* _Exercise material_
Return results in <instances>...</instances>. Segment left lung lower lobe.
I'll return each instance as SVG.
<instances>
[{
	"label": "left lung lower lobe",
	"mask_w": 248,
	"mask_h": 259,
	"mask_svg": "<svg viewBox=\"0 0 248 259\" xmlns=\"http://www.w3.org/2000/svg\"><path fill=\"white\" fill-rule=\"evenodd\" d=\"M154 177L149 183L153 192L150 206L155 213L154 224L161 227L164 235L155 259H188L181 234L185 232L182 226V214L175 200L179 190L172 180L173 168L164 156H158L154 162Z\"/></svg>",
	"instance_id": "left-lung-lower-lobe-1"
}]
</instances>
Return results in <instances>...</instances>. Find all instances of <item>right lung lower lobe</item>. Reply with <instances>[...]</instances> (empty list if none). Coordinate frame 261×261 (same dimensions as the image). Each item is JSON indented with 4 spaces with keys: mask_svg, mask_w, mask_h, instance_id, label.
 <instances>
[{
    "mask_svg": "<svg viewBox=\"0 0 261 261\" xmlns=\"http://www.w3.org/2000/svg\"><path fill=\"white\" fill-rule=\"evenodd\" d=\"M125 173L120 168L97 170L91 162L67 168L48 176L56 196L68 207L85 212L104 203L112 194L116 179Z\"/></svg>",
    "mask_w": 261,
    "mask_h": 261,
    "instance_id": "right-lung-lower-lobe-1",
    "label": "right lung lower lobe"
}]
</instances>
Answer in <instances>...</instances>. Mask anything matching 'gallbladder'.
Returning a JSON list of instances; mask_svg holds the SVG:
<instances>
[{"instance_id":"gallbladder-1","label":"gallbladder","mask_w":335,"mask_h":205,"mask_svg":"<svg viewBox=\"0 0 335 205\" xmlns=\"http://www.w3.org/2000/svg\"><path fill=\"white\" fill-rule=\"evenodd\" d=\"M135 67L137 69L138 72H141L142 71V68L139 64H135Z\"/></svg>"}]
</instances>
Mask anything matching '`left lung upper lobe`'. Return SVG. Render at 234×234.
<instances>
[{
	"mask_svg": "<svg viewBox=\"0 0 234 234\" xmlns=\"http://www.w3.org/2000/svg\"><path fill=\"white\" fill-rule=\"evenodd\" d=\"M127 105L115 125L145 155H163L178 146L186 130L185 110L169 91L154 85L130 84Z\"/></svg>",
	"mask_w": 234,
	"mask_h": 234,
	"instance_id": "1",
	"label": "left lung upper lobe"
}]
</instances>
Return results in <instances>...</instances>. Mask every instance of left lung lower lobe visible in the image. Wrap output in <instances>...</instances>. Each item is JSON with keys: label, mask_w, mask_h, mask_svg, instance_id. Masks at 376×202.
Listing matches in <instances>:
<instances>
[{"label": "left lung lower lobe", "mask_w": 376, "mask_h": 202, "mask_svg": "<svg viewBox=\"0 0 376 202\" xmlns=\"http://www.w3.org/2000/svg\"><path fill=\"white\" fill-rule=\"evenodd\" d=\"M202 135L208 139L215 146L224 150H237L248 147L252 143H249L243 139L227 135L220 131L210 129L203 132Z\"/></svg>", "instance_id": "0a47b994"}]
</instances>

...

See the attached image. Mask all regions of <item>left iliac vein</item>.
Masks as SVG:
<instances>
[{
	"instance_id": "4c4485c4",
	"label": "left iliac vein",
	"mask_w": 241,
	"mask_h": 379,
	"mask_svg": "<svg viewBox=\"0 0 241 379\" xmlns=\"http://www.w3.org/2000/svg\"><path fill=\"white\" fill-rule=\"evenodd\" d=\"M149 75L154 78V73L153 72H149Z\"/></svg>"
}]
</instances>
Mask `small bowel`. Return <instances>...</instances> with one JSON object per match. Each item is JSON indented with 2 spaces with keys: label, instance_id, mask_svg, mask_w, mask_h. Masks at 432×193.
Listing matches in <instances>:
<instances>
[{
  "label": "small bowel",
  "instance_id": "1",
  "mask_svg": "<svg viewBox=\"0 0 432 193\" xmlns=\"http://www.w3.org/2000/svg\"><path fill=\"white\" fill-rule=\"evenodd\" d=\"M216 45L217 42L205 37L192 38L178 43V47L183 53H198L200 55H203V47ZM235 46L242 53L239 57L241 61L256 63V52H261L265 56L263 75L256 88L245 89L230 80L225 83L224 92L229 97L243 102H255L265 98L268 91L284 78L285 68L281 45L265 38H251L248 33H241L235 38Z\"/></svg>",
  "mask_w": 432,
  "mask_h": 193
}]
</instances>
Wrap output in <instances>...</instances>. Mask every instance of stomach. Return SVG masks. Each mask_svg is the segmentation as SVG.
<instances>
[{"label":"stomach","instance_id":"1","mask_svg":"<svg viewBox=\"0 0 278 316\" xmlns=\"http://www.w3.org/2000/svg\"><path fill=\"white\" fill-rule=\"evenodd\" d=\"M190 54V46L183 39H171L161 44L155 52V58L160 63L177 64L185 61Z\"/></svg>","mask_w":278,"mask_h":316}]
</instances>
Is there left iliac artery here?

* * *

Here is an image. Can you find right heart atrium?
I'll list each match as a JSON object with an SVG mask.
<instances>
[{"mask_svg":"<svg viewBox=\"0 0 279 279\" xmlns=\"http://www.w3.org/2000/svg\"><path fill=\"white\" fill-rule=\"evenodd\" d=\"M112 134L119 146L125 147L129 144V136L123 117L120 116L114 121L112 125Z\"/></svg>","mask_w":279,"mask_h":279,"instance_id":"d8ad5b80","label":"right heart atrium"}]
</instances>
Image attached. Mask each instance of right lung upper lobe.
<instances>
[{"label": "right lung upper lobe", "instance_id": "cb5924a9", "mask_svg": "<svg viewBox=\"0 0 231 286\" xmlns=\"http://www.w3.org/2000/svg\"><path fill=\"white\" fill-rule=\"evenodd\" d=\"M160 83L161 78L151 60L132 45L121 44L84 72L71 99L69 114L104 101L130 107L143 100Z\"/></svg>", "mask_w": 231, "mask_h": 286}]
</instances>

* _Instructions to follow_
When the line with "Masks at 432×193." is reached in the data above, start copying there, and copy each line exactly until the line with "Is there left iliac artery here?" has been copied; copy nothing else.

* _Solved problem_
Mask `small bowel`. Return <instances>...</instances> with one JSON object per match. Each item is JSON indented with 2 spaces with keys: label, instance_id, mask_svg, mask_w, mask_h. Masks at 432×193.
Listing matches in <instances>:
<instances>
[{
  "label": "small bowel",
  "instance_id": "1",
  "mask_svg": "<svg viewBox=\"0 0 432 193\" xmlns=\"http://www.w3.org/2000/svg\"><path fill=\"white\" fill-rule=\"evenodd\" d=\"M216 45L217 42L205 37L192 38L178 43V47L183 53H198L200 55H203V47ZM235 46L242 53L239 57L241 61L256 63V52H261L265 56L263 75L256 88L245 89L230 80L225 83L224 92L229 97L243 102H255L265 98L268 91L284 78L285 68L281 45L265 38H251L248 33H241L235 38Z\"/></svg>",
  "mask_w": 432,
  "mask_h": 193
}]
</instances>
Wrap output in <instances>...</instances>. Mask every instance of stomach. Return SVG masks. Each mask_svg is the segmentation as SVG.
<instances>
[{"label":"stomach","instance_id":"1","mask_svg":"<svg viewBox=\"0 0 278 316\" xmlns=\"http://www.w3.org/2000/svg\"><path fill=\"white\" fill-rule=\"evenodd\" d=\"M190 54V46L183 39H171L161 44L155 52V58L160 63L177 64L185 61Z\"/></svg>","mask_w":278,"mask_h":316}]
</instances>
Is there left iliac artery here?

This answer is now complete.